[Page-level text extractions]
==*==

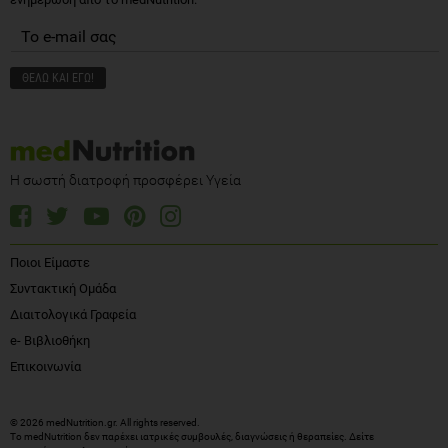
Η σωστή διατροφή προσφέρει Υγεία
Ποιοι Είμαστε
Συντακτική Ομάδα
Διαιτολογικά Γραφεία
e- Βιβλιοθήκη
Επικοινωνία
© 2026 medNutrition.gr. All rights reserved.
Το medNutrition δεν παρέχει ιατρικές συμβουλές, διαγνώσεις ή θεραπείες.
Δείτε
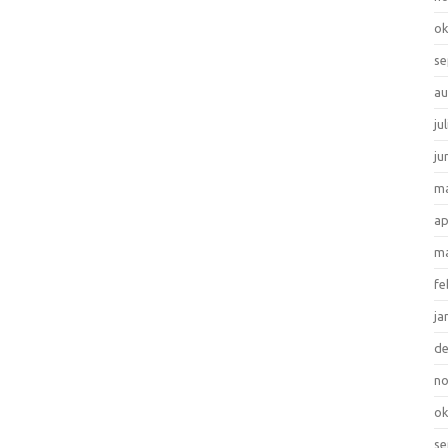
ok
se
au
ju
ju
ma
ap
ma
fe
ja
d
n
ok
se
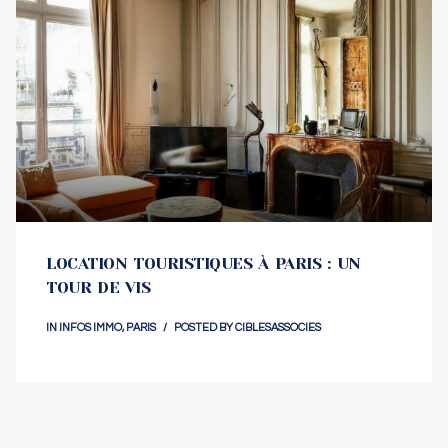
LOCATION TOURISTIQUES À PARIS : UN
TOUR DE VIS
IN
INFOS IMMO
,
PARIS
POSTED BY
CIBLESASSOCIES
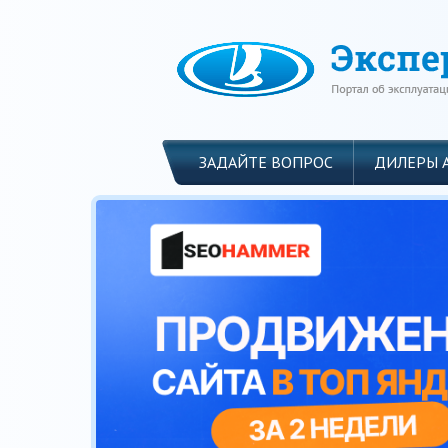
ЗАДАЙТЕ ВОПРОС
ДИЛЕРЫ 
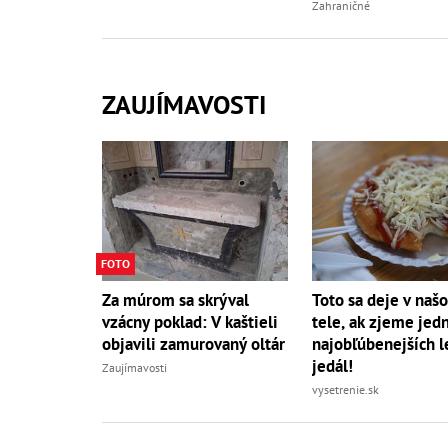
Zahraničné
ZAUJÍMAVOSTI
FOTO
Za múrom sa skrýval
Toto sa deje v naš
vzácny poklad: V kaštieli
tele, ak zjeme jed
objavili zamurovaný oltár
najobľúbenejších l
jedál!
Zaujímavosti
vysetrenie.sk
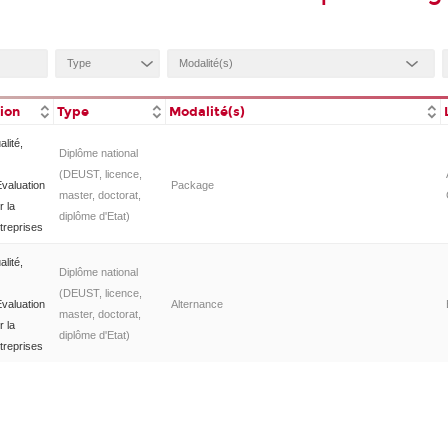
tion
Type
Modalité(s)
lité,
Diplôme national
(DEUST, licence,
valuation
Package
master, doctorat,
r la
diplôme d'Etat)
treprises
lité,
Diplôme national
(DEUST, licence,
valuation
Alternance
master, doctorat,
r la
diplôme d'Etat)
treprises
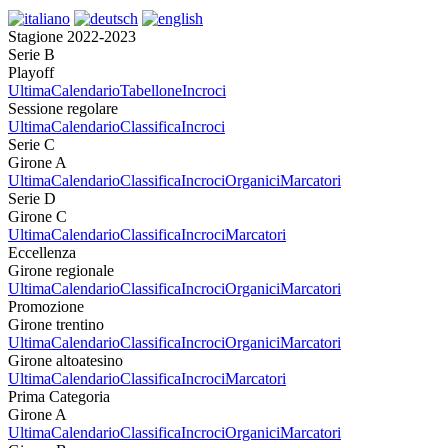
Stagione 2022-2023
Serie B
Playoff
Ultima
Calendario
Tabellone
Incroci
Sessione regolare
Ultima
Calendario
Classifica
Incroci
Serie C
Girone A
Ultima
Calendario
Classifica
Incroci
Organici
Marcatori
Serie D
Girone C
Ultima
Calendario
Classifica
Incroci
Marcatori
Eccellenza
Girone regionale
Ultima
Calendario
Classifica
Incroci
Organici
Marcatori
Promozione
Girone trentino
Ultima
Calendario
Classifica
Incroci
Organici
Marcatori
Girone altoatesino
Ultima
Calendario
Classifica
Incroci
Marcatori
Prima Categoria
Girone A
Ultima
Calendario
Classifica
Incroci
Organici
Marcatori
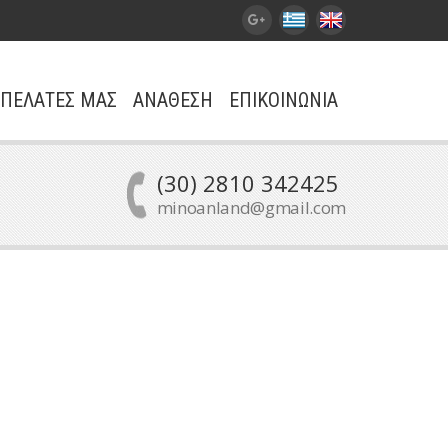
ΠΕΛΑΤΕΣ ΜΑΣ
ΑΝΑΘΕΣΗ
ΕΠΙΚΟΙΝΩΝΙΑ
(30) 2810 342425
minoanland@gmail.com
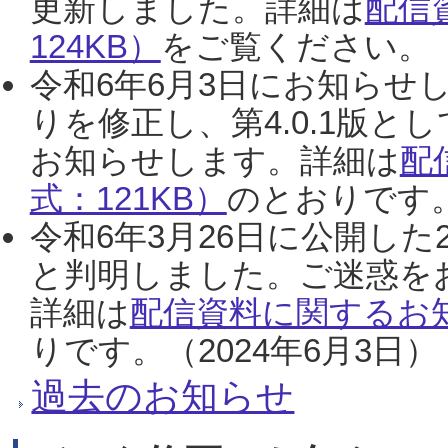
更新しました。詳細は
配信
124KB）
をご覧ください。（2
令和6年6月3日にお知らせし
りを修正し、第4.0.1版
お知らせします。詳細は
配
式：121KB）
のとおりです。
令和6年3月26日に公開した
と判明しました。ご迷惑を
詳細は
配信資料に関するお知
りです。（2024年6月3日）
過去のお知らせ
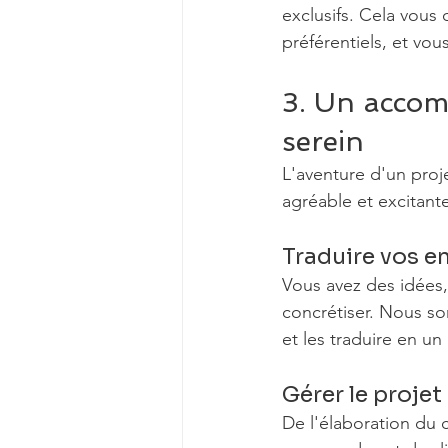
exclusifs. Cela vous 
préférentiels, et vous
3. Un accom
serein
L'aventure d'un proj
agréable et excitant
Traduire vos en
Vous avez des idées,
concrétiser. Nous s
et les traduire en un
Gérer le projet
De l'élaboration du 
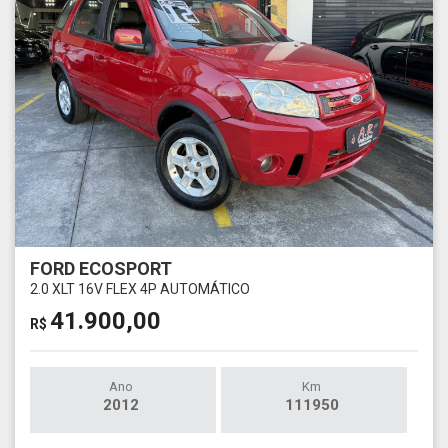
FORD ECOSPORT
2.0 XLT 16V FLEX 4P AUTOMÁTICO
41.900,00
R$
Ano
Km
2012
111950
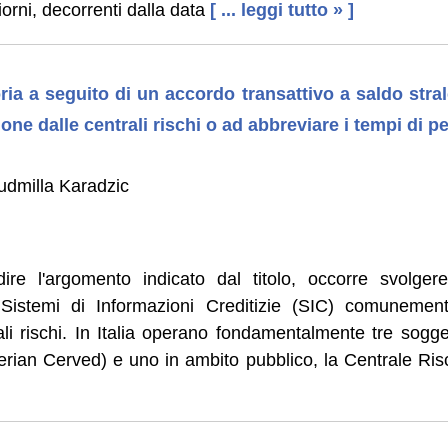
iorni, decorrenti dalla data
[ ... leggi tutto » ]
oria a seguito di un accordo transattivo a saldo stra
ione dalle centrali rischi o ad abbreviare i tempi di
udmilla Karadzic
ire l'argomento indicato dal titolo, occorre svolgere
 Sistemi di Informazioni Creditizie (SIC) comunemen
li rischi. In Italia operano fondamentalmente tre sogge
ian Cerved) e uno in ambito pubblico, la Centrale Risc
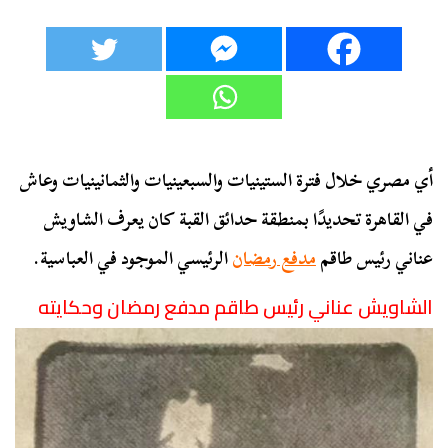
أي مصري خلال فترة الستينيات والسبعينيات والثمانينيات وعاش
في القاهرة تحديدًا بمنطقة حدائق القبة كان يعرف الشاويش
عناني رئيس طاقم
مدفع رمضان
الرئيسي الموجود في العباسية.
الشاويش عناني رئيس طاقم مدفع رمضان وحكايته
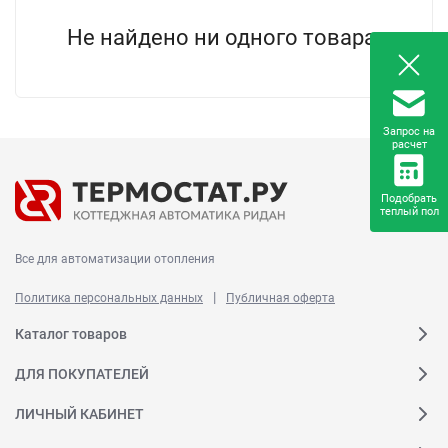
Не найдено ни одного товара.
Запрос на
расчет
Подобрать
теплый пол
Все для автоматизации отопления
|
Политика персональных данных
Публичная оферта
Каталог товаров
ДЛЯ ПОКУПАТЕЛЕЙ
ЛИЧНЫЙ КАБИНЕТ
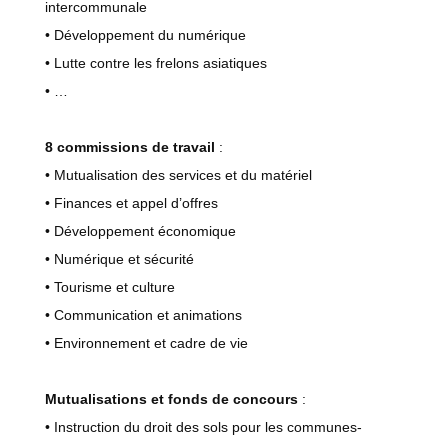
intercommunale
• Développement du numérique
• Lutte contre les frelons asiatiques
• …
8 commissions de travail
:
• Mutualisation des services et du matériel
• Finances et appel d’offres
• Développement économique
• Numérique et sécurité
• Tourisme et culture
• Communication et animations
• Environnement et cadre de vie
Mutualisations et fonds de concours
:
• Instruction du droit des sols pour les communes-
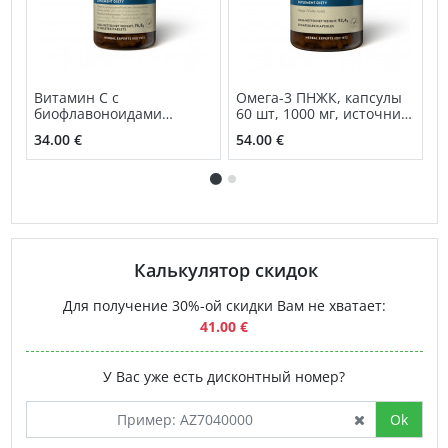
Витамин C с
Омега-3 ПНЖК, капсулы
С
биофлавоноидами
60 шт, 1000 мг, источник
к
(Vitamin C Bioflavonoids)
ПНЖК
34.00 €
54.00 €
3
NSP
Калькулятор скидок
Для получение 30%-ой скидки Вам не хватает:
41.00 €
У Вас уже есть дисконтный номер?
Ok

==*==

▶ _Task goal_
An exact copy of every entry, minus the pictures, is what you should return.

▶ _Final answer_
Η σωστή διατροφή προσφέρει Υγεία
Ποιοι Είμαστε
Συντακτική Ομάδα
Διαιτολογικά Γραφεία
e- Βιβλιοθήκη
Επικοινωνία
© 2026 medNutrition.gr. All rights reserved.
Το medNutrition δεν παρέχει ιατρικές συμβουλές, διαγνώσεις ή θεραπείες.
Δείτε
ok
se
au
ju
ju
ma
ap
ma
fe
ja
d
n
ok
se
LOCATION TOURISTIQUES À PARIS : UN
TOUR DE VIS
IN
INFOS IMMO
,
PARIS
POSTED BY
CIBLESASSOCIES
ЗАДАЙТЕ ВОПРОС
ДИЛЕРЫ 
Zahraničné
ZAUJÍMAVOSTI
FOTO
Za múrom sa skrýval
Toto sa deje v naš
vzácny poklad: V kaštieli
tele, ak zjeme jed
objavili zamurovaný oltár
najobľúbenejších l
jedál!
Zaujímavosti
vysetrenie.sk
tion
Type
Modalité(s)
lité,
Diplôme national
(DEUST, licence,
valuation
Package
master, doctorat,
r la
diplôme d'Etat)
treprises
lité,
Diplôme national
(DEUST, licence,
valuation
Alternance
master, doctorat,
r la
diplôme d'Etat)
treprises
Stagione 2022-2023
Serie B
Playoff
Ultima
Calendario
Tabellone
Incroci
Sessione regolare
Ultima
Calendario
Classifica
Incroci
Serie C
Girone A
Ultima
Calendario
Classifica
Incroci
Organici
Marcatori
Serie D
Girone C
Ultima
Calendario
Classifica
Incroci
Marcatori
Eccellenza
Girone regionale
Ultima
Calendario
Classifica
Incroci
Organici
Marcatori
Promozione
Girone trentino
Ultima
Calendario
Classifica
Incroci
Organici
Marcatori
Girone altoatesino
Ultima
Calendario
Classifica
Incroci
Marcatori
Prima Categoria
Girone A
Ultima
Calendario
Classifica
Incroci
Organici
Marcatori
ΠΕΛΑΤΕΣ ΜΑΣ
ΑΝΑΘΕΣΗ
ΕΠΙΚΟΙΝΩΝΙΑ
(30) 2810 342425
minoanland@gmail.com
更新しました。詳細は
配信
124KB）
をご覧ください。（2
令和6年6月3日にお知らせし
りを修正し、第4.0.1版
お知らせします。詳細は
配
式：121KB）
のとおりです。
令和6年3月26日に公開した
と判明しました。ご迷惑を
詳細は
配信資料に関するお知
りです。（2024年6月3日）
過去のお知らせ
exclusifs. Cela vous 
préférentiels, et vous
3. Un accom
serein
L'aventure d'un proj
agréable et excitant
Traduire vos en
Vous avez des idées,
concrétiser. Nous s
et les traduire en un
Gérer le projet
De l'élaboration du 
FORD ECOSPORT
2.0 XLT 16V FLEX 4P AUTOMÁTICO
41.900,00
R$
Ano
Km
2012
111950
iorni, decorrenti dalla data
[ ... leggi tutto » ]
oria a seguito di un accordo transattivo a saldo stra
ione dalle centrali rischi o ad abbreviare i tempi di
udmilla Karadzic
ire l'argomento indicato dal titolo, occorre svolgere
 Sistemi di Informazioni Creditizie (SIC) comunemen
li rischi. In Italia operano fondamentalmente tre sogge
ian Cerved) e uno in ambito pubblico, la Centrale Risc
أي مصري خلال فترة الستينيات والسبعينيات والثمانينيات وعاش
في القاهرة تحديدًا بمنطقة حدائق القبة كان يعرف الشاويش
عناني رئيس طاقم
مدفع رمضان
الرئيسي الموجود في العباسية.
الشاويش عناني رئيس طاقم مدفع رمضان وحكايته
Не найдено ни одного товара.
Запрос на
расчет
Подобрать
теплый пол
Все для автоматизации отопления
|
Политика персональных данных
Публичная оферта
Каталог товаров
ДЛЯ ПОКУПАТЕЛЕЙ
ЛИЧНЫЙ КАБИНЕТ
intercommunale
• Développement du numérique
• Lutte contre les frelons asiatiques
• …
8 commissions de travail
:
• Mutualisation des services et du matériel
• Finances et appel d’offres
• Développement économique
• Numérique et sécurité
• Tourisme et culture
• Communication et animations
• Environnement et cadre de vie
Mutualisations et fonds de concours
:
• Instruction du droit des sols pour les communes-
Витамин C с
Омега-3 ПНЖК, капсулы
С
биофлавоноидами
60 шт, 1000 мг, источник
к
(Vitamin C Bioflavonoids)
ПНЖК
34.00 €
54.00 €
3
NSP
Калькулятор скидок
Для получение 30%-ой скидки Вам не хватает:
41.00 €
У Вас уже есть дисконтный номер?
Ok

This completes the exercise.